Patty Fulton, 61, of Cherry Hill, Camden County, remembers the good times before Hurricane Sandy.
Fulton and her sister, Carolyn Pryor, of Philadelphia, joined together to buy a nonmotorized, two-bedroom, one-bath houseboat in 2005 for $132,000.
The houseboat community at Sea Village Marina in the salt marsh section of Egg Harbor Township is a reminder that no matter how bad things are, they can always get a little worse.
Fulton made use of her houseboat during the summer from 2005 until 2012.
After that, a previous Sea Village Marina owner barred houseboat owners from accessing their properties. The docks and other parts of the infrastructure and utilities were so badly damaged by Sandy, it was deemed unsafe to have people on the marina, Fulton said last year.
Now that a redevelopment plan has been approved, Fulton looks to have a crane operator lift her houseboat out of the water.
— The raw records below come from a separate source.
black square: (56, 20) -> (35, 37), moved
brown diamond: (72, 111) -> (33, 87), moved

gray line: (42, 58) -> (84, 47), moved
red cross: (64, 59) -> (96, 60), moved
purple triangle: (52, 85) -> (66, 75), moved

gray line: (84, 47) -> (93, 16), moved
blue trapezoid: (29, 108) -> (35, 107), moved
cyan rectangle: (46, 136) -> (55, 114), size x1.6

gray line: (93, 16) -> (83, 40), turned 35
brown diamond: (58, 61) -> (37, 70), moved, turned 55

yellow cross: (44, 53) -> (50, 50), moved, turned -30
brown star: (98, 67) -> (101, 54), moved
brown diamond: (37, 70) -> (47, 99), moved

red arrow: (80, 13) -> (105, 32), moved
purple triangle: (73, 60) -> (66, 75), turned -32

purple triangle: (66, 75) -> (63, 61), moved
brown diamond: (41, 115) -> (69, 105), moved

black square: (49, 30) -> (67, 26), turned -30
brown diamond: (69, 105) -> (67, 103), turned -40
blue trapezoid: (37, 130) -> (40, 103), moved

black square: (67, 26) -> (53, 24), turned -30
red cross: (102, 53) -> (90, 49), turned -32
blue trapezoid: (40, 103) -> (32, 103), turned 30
She needs to hire someone to determine the amount of damage her houseboat suffered and whether it is worth it to fix it or to just write it off as a loss.
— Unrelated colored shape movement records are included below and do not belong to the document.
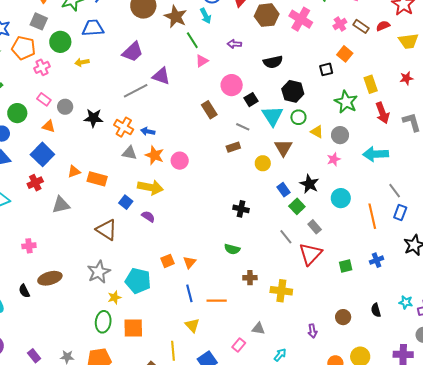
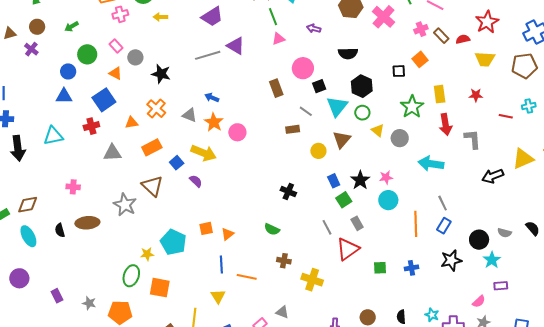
orange cross: (124, 127) -> (156, 109), moved
pink star: (334, 159) -> (386, 177), moved
orange rectangle: (97, 179) -> (152, 147), moved, turned -54
gray star: (99, 272) -> (125, 205), moved, turned -30

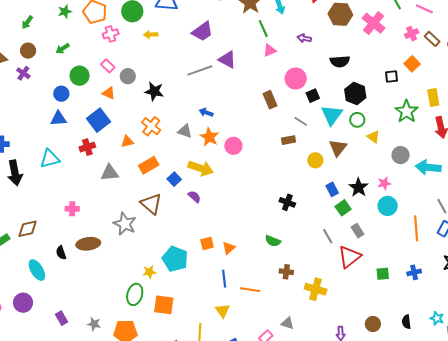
gray circle: (400, 138) -> (401, 155), moved
cyan ellipse: (28, 236) -> (37, 270), moved

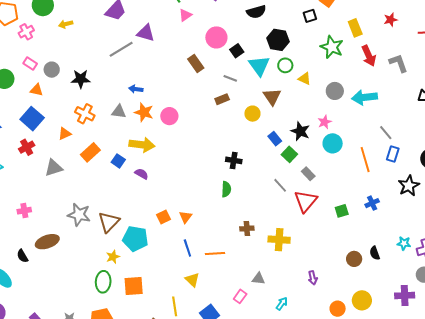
brown triangle: (151, 204) -> (109, 222), moved, turned 45
green semicircle: (273, 241) -> (226, 189), moved, turned -98
brown circle: (373, 324) -> (354, 259), moved

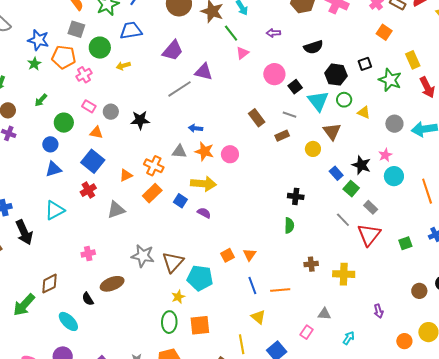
black square: (310, 16) -> (365, 64), moved
brown rectangle: (196, 63) -> (257, 118), moved
orange cross: (85, 114) -> (154, 166), moved

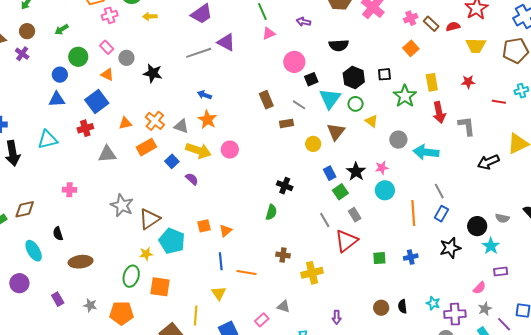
gray triangle: (179, 151) -> (181, 126), moved
pink circle: (230, 154) -> (230, 150), moved
yellow cross: (344, 274) -> (312, 273), turned -30
brown ellipse: (112, 284) -> (81, 262), moved

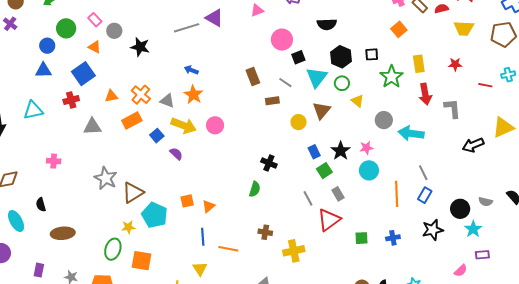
purple rectangle: (58, 299) -> (39, 270), turned 40

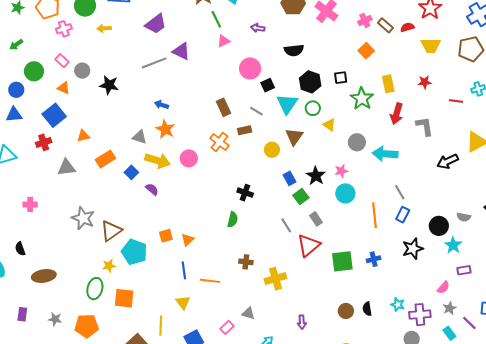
red arrow: (425, 94) -> (397, 114), turned 30
orange cross: (141, 95) -> (219, 142), moved
green square: (361, 238) -> (342, 261), size x1.6

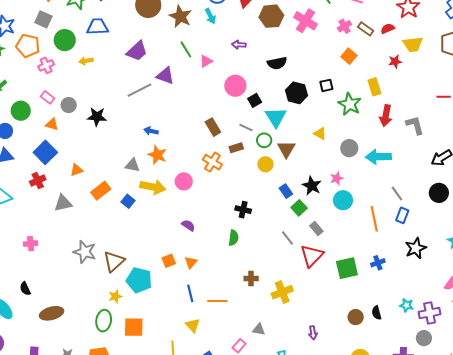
green line: (216, 19) -> (186, 49), moved
red star: (425, 82) -> (395, 61), moved
green circle: (313, 108) -> (264, 140), moved
purple semicircle: (152, 189) -> (188, 225), moved
black circle: (439, 226) -> (439, 193), moved

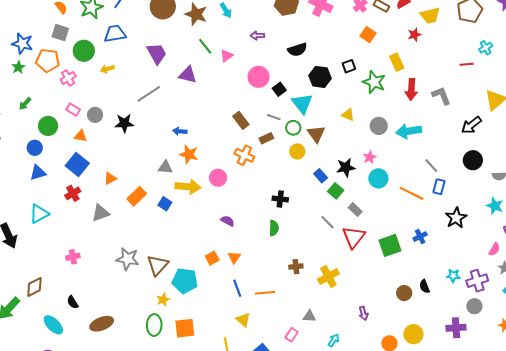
purple trapezoid: (137, 51) -> (157, 54), turned -70
gray line: (139, 90) -> (149, 94), moved
black star: (312, 186) -> (346, 167), turned -30
orange line: (374, 219) -> (412, 193), turned -45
"Whatever transpired since the hurricane, we had no control over, but at the end of the day, my family and my sister's family lost a home," Fulton said.
The redevelopment plan allows for: transient, seasonal and permanent year-round dockage, but limited to the total number of pre-existing live-aboard and houseboats; a full-service restaurant with alcohol service and sales; single-family attached townhomes and multi-family apartments.
These plans fall in line with what the current owner said last year about what he wants to do with the property.
With the redevelopment plan approved, the next step in the process is for the owner to develop specific site plans, Nehmad said. The owner will have to make it through the township's planning board review process and work with the state's Department of Environmental Protection, he said.
The site has been ravaged by many coastal storms and more than 30 years of developers' neglect, Nehmad said.
The current owner is engaged in a multi-million dollar undertaking that will lead to new marinas being built and a relatively small residential community, Nehmad said.
The goal is to present concept site review plans to the township planning board and the DEP next year, Nehmad said.
"Hopefully, we're going into the ground sooner rather than later," Nehmad said.